Cattle rustling and ranching were big business in the Morongo Basin from the 1800s to the mid 1900s, and some people consider rustling to be the first profitable industry in the area. In this edition of historical highlights, Ernest Figueroa has more information about rustling and ranching…
During the 1850s, a cattleman named Pauline Weaver learned about a shortcut from California into the Arizona Territory that took him right through Big Morongo Canyon to where there was water. By the 1880s, rustlers were regularly stashing their stolen cattle in Hidden Valley and Cow Camp, inside what is now known as Joshua Tree National Park. Some sources say there were more rustlers in our area at this time than there were residents.

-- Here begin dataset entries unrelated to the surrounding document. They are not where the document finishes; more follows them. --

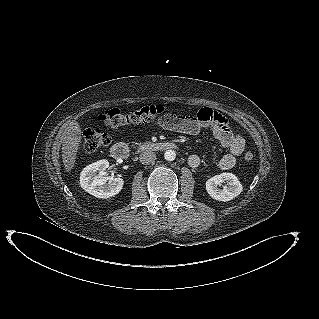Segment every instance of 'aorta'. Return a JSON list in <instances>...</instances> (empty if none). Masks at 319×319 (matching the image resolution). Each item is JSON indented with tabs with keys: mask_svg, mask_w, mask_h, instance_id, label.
Segmentation results:
<instances>
[{
	"mask_svg": "<svg viewBox=\"0 0 319 319\" xmlns=\"http://www.w3.org/2000/svg\"><path fill=\"white\" fill-rule=\"evenodd\" d=\"M164 158L165 160L167 161H173L175 160L176 158V153L174 150H167L165 153H164Z\"/></svg>",
	"mask_w": 319,
	"mask_h": 319,
	"instance_id": "762f6f07",
	"label": "aorta"
}]
</instances>
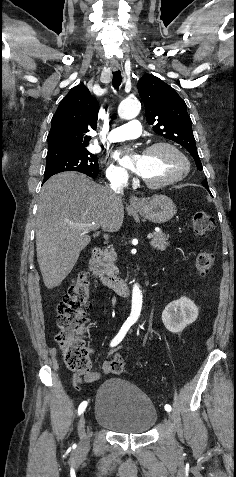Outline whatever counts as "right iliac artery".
Returning <instances> with one entry per match:
<instances>
[{"label": "right iliac artery", "instance_id": "right-iliac-artery-1", "mask_svg": "<svg viewBox=\"0 0 236 477\" xmlns=\"http://www.w3.org/2000/svg\"><path fill=\"white\" fill-rule=\"evenodd\" d=\"M133 324L132 321H126L123 326L121 327L120 331L118 332V334L114 337V339L111 341L110 343V346L113 347V346H116L118 345L122 340L123 338L125 337L126 333L128 332L129 328L131 327V325ZM87 404L88 402L87 401H83L79 407H78V415H81L86 407H87Z\"/></svg>", "mask_w": 236, "mask_h": 477}]
</instances>
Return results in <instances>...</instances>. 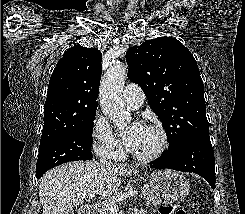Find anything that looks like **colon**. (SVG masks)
I'll list each match as a JSON object with an SVG mask.
<instances>
[{
	"instance_id": "5ec220e1",
	"label": "colon",
	"mask_w": 245,
	"mask_h": 214,
	"mask_svg": "<svg viewBox=\"0 0 245 214\" xmlns=\"http://www.w3.org/2000/svg\"><path fill=\"white\" fill-rule=\"evenodd\" d=\"M160 214H186L184 209L175 204H165L160 207Z\"/></svg>"
}]
</instances>
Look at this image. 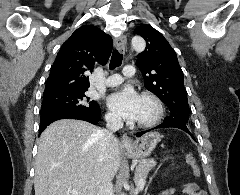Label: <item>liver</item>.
Masks as SVG:
<instances>
[{
  "mask_svg": "<svg viewBox=\"0 0 240 195\" xmlns=\"http://www.w3.org/2000/svg\"><path fill=\"white\" fill-rule=\"evenodd\" d=\"M97 129L81 119H58L44 129L35 161V195H97L100 177L113 179L122 145L117 141L101 151Z\"/></svg>",
  "mask_w": 240,
  "mask_h": 195,
  "instance_id": "6515ba94",
  "label": "liver"
}]
</instances>
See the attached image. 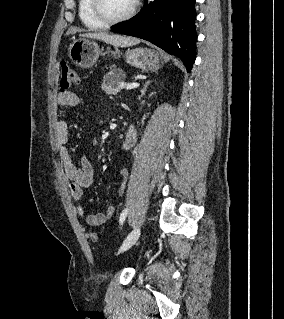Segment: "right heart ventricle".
I'll return each mask as SVG.
<instances>
[{
    "label": "right heart ventricle",
    "instance_id": "e07e8e85",
    "mask_svg": "<svg viewBox=\"0 0 284 319\" xmlns=\"http://www.w3.org/2000/svg\"><path fill=\"white\" fill-rule=\"evenodd\" d=\"M78 15L83 25L88 29L98 30L106 26L94 15L91 0H78Z\"/></svg>",
    "mask_w": 284,
    "mask_h": 319
}]
</instances>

The de Crevecoeur brothers raised first sheep, and then cattle, in Morongo Valley from 1873 to 1884, when they sold to Chuck Warren. Warren sold his ranch in 1909 to the Talmadge brothers, whose I.S. Ranch eventually covered 750,000 acres, from Antelope Valley and Big Bear, to Thousand Palms.
Another big ranch operation was owned by C.O. Barker and Will Shay. The arrival of homesteaders in the Morongo Basin was the end of the big cattle operations. The last cattle drive was in 1947 through Pioneer Pass to Yucca Valley.